Last sunday, we attended a small church about half an hour away from Pastor and Sarah's house. They were in the middle of worship when we got there, but some stopped for a moment to welcome all of us. We were invited to sit in a place of honor, on benches up behind where the worship leaders and speakers were. There was not much about the service or the building itself that in any way resembled the church services I am used to back home. The structure was built with roughly cut planks of wood, with many gaps, and there were no doors. The people were worshipping through both song and dance, following a man and a woman who took turns leading the crowd. 

After the music was done, the pastor asked for a few members of the congregation to tell short testimonies. One woman stood, and gave thanks that her mother was still alive, even though her house had burned down a few days prior. What struck me about her story was that she did not say how sad she was that the house was gone, and then add on that she was grateful her mother was still alive. No, she said nothing about the grief that the incident must surely have caused her and her family. She simply expressed her joy that she could still worship beside her mother. 

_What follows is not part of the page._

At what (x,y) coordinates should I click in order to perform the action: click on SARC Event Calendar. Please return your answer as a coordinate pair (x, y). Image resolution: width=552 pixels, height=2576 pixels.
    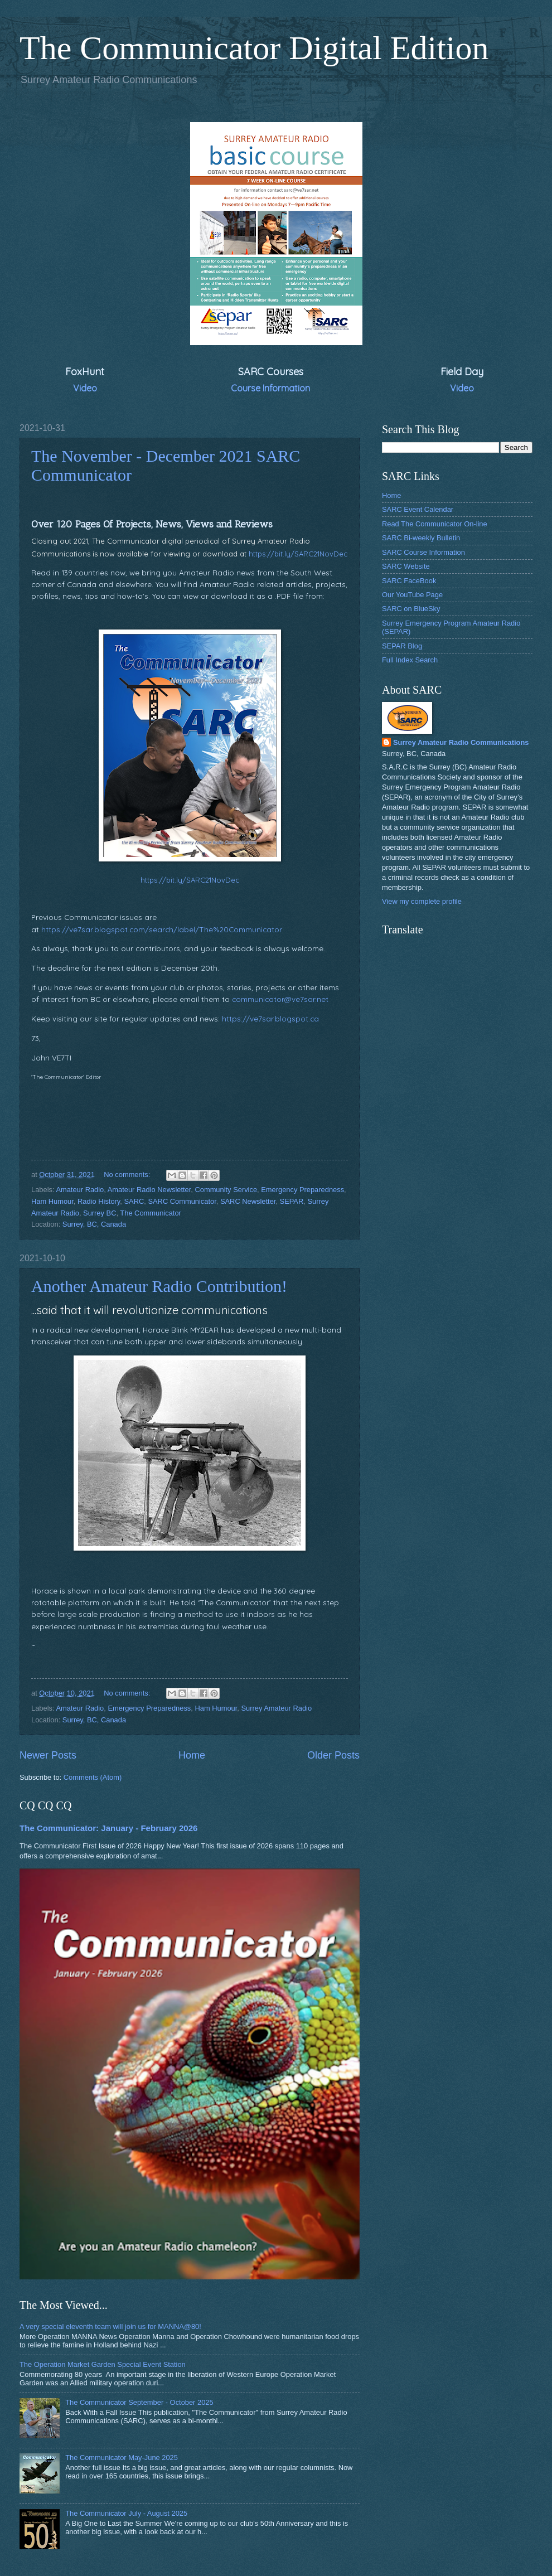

After church, everyone slowly made their to Bukeeka to Fountain of Hope, where a large group was gathering to go down to the Nile for a mass baptism. In addition to the van that our group (plus some extras) rode down in, there were three truckloads of people who attended the baptism. In total, 162 were baptized that day. When I heard there was going to be a baptism, I figured it would be, at most 20 people. Obviously, the numbers were far greater! It was unlike any other baptism I have ever seen. Not only did people show up in great numbers, to be baptized in the Nile river (the Nile!), souls were set free in ways I had not imagined would occur. There were probably about 15 or 20 people who had demons cast out of them as a result of their baptisms. It was both frightening and powerful to watch. The acceptance of a spirit world is so ingrained in the culture in this area, that it makes it quite easy for the people to accept the ideas of heaven and hell, and those that dwell there. However, it also leaves them open to all sorts of spirits that are not of the Lord. Before the baptism, Pastor Robert even had to ask that anyone who wished to be baptized go a ways into the bush and cast off any talismans or other such items before they went into the water. All in all, it was a pretty eventful day.